Now, I’ve been using non-linear editing software for over 12 years at this point.  I was using it professionally for broadcast before a single system cost less than $200,000.  I’m currently acting as a combo post production supervisor and visual effects supervisor on a feature film and I know more about video compression and post production workflow than most people with the title of "post production supervisor" on this planet. I work with the software.  I can write the software.  I developed those skills in a professional environment as the technology developed over the past decade.

So as you might imagine, when a 20,000 post top dog fails to actually read my post and comprehend it, and gives me a canned line for amateurs, I don’t say "thank you" and throw away my post production pipeline because he said so.  Instead, I posted that while the advice was appreciated, its not valid due to reasons a, b c, d and e that were explained in the initial post.  I also added that I’d prefer it if the thread remained focused on the features I was having an issue with, rather than commenting on the general post production workflow.  This again, is a professional way of dealing with the issue.  Keep the thread on target.  And if the problem is not solved, don’t let the thread die, if for no other reason than that others will find the thread when they run into the problem, and they’re as entitled to a reasonable conclusion as you are.

So, a 2,000 post user then came to his defense and reaffirmed that I was doing everything wrong and made even more suggestions that were immediately invalidated by the information in the original post (he didn’t read it).

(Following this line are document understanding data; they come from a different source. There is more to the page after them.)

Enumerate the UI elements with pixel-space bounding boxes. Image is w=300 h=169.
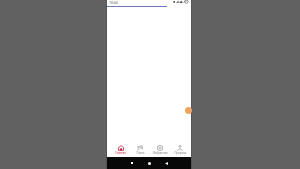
staticText: Профиль — [174, 151, 187, 155]
button[interactable]: Add — [185, 107, 192, 114]
button[interactable]: Избранное — [150, 141, 170, 157]
staticText: Главная — [115, 151, 126, 155]
button[interactable]: Главная — [111, 141, 130, 157]
button[interactable]: Back — [165, 162, 168, 165]
staticText: Поиск — [136, 151, 145, 155]
staticText: Избранное — [153, 151, 168, 155]
button[interactable]: Поиск — [130, 141, 150, 157]
button[interactable]: Профиль — [170, 141, 190, 157]
staticText: 10:44 — [109, 0, 118, 5]
button[interactable]: Home — [148, 162, 151, 165]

So what’s really going on here?  Its top dog syndrome.  They are not actually interested in the problem.  They’re interested in being seen answering my question, especially since my tone and technical explanation indicates that I’m a threat to their top dog status. By composing an initial post thats very high level, I’ve put myself in their line of fire. I’m a threat and they have to respond.

There was a little back and forth while I refuted their claims with tests and information to the contrary.  They continued to tell me everything I was doing was wrong.  I made an extreme effort to not make personal attacks and stop at the level of suggesting the topic was steering off course.

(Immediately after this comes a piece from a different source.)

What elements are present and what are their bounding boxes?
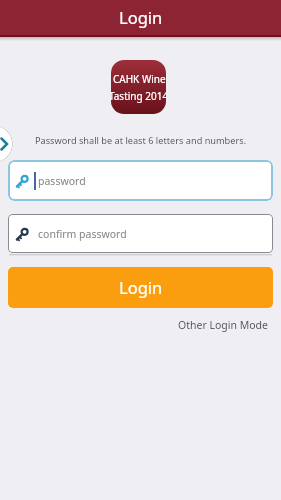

Eventually I gave up, frustrated and angry.  I posted a quick rant at the end of the thread where I declared the forum usesless due to a focus on ego polishing and rampant misinformation.

I then proceeded to investigate the problem further myself until I was convinced I understood the behavior enough to classify it a bug or design flaw.  Either way, at that point it should actually be submitted to the developer in the form of a bug report.  Its also clear at that point, that you wont get any relief from it.  Possibly ever.  Just because you can isolate a bug and give full repro steps and get it into a developer’s system, doesn’t mean that its ever going to be fixed.  In fact, it often wont be if the developer is large enough.  Internal politics and bureaucracy almost always gets in the way.  So at that point, if the functionality is important, you have to find another solution (workaround.) And thats what the forums are for really at this level.  They allow exchange of information on bugs and software misbehaviors.  More importantly, they provide workarounds and ideas.  But this particular forum was not serving that purpose and probably never will.  All because of the rampant top dog syndrome.  The results of my attempts to combat it in just my one little post because I really needed someone to take the problem seriously?  I was belittled and  attacked.  Some forums are beyond help.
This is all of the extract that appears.